## Action item
Find the line in the material below that contains "মাধ্যমিক জীববিজ্ঞান মক টেস্ট", then give it again, with all later lines, exactly as shown.

## Given records
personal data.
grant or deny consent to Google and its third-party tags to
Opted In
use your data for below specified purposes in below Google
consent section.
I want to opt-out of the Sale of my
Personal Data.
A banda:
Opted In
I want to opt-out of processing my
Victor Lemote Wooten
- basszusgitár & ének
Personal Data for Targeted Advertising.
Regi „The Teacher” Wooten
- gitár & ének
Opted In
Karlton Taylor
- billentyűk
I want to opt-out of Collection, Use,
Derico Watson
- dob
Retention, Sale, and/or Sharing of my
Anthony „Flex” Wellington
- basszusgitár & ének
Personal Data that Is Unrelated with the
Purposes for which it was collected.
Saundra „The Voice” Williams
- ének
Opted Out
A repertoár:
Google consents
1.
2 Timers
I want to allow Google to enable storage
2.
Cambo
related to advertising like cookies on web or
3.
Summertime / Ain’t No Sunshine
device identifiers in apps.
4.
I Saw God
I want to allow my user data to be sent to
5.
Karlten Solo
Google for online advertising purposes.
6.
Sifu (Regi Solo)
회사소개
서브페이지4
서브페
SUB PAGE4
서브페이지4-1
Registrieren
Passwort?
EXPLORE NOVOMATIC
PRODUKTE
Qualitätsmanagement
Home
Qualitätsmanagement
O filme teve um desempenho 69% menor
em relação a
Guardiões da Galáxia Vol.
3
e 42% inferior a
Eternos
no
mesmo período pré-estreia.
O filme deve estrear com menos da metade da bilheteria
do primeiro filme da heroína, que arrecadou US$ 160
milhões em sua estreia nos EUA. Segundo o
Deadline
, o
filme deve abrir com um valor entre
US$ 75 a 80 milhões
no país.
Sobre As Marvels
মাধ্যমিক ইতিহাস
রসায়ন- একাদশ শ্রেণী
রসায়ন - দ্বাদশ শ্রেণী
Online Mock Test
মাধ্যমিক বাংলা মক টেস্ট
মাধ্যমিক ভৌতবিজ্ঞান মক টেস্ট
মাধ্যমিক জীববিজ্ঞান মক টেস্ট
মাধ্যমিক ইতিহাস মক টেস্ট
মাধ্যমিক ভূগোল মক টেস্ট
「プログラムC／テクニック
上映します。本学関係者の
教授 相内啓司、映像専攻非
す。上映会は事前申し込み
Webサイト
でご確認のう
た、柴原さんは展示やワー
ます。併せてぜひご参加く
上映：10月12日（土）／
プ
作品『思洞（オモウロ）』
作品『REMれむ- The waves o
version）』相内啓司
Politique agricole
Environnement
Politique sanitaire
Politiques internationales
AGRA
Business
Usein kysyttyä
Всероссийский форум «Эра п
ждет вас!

## Finished exercise
মাধ্যমিক জীববিজ্ঞান মক টেস্ট
মাধ্যমিক ইতিহাস মক টেস্ট
মাধ্যমিক ভূগোল মক টেস্ট
「プログラムC／テクニック
上映します。本学関係者の
教授 相内啓司、映像専攻非
す。上映会は事前申し込み
Webサイト
でご確認のう
た、柴原さんは展示やワー
ます。併せてぜひご参加く
上映：10月12日（土）／
プ
作品『思洞（オモウロ）』
作品『REMれむ- The waves o
version）』相内啓司
Politique agricole
Environnement
Politique sanitaire
Politiques internationales
AGRA
Business
Usein kysyttyä
Всероссийский форум «Эра п
ждет вас!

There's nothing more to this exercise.